======== RECORDS SHOWN
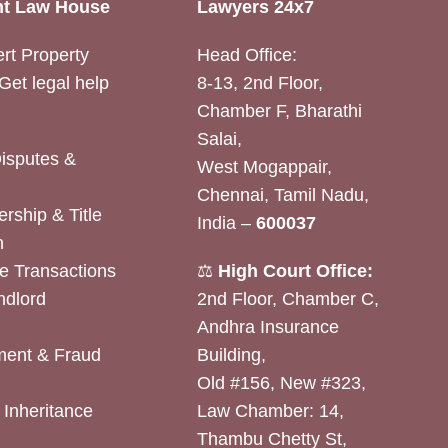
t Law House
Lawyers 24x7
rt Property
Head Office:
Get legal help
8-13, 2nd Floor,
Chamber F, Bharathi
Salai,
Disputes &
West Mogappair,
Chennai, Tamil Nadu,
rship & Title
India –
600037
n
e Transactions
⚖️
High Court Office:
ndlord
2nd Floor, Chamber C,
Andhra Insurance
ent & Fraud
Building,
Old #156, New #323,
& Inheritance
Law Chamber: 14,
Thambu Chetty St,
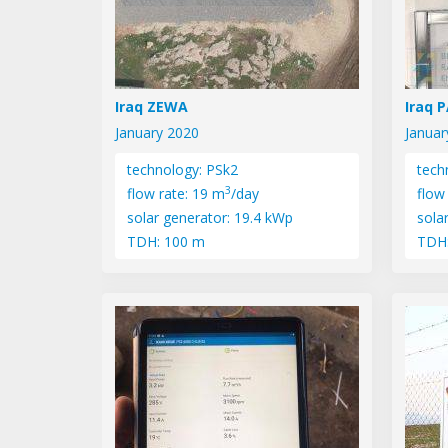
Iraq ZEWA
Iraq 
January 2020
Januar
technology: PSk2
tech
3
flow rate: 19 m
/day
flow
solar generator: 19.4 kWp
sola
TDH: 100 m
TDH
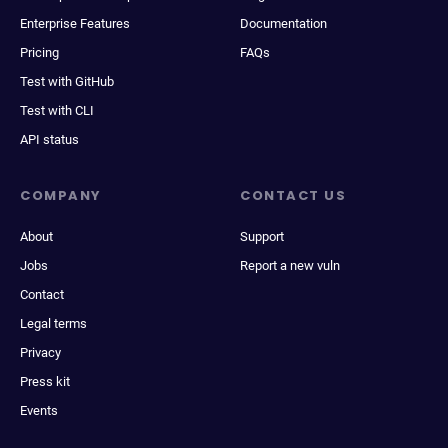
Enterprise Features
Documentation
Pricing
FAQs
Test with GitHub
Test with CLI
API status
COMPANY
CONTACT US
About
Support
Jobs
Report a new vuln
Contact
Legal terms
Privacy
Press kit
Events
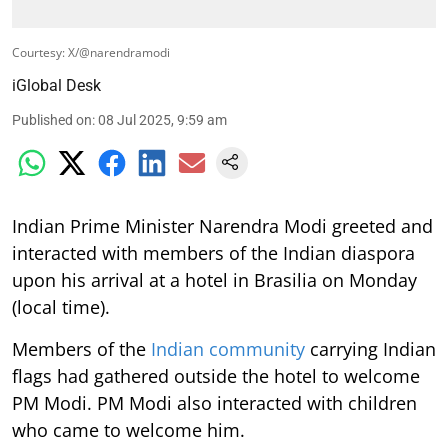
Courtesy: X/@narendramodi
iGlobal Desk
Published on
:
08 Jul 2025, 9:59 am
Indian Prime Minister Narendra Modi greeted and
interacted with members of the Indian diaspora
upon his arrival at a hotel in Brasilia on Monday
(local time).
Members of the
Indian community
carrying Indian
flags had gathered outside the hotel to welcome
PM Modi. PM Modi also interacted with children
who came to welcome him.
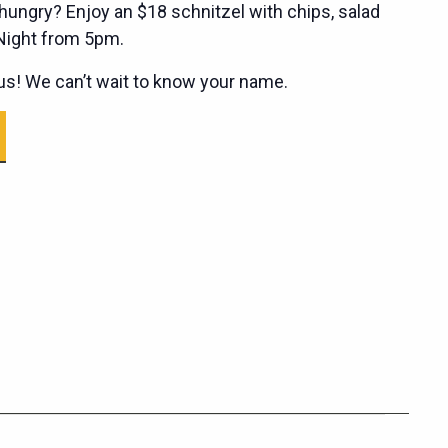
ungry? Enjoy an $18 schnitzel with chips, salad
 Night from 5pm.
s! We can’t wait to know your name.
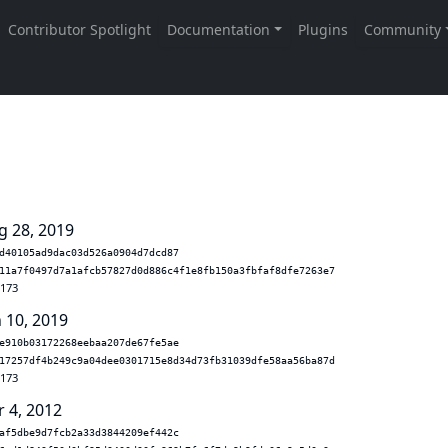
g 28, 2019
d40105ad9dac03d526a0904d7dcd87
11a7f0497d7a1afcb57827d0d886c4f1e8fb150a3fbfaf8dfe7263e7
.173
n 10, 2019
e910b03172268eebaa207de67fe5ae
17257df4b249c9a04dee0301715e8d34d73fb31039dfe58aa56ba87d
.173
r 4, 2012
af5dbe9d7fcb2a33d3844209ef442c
================
WHAT TO WORK ON: For this exercise, transcribe exactly only the lines from the one containing "who came to welcome him." through the end of the listing, inclusive, without the pictures.

ANSWER BOX:
who came to welcome him.
ungry? Enjoy an $18 schnitzel with chips, salad
 Night from 5pm.
s! We can’t wait to know your name.
g 28, 2019
d40105ad9dac03d526a0904d7dcd87
11a7f0497d7a1afcb57827d0d886c4f1e8fb150a3fbfaf8dfe7263e7
.173
n 10, 2019
e910b03172268eebaa207de67fe5ae
17257df4b249c9a04dee0301715e8d34d73fb31039dfe58aa56ba87d
.173
r 4, 2012
af5dbe9d7fcb2a33d3844209ef442c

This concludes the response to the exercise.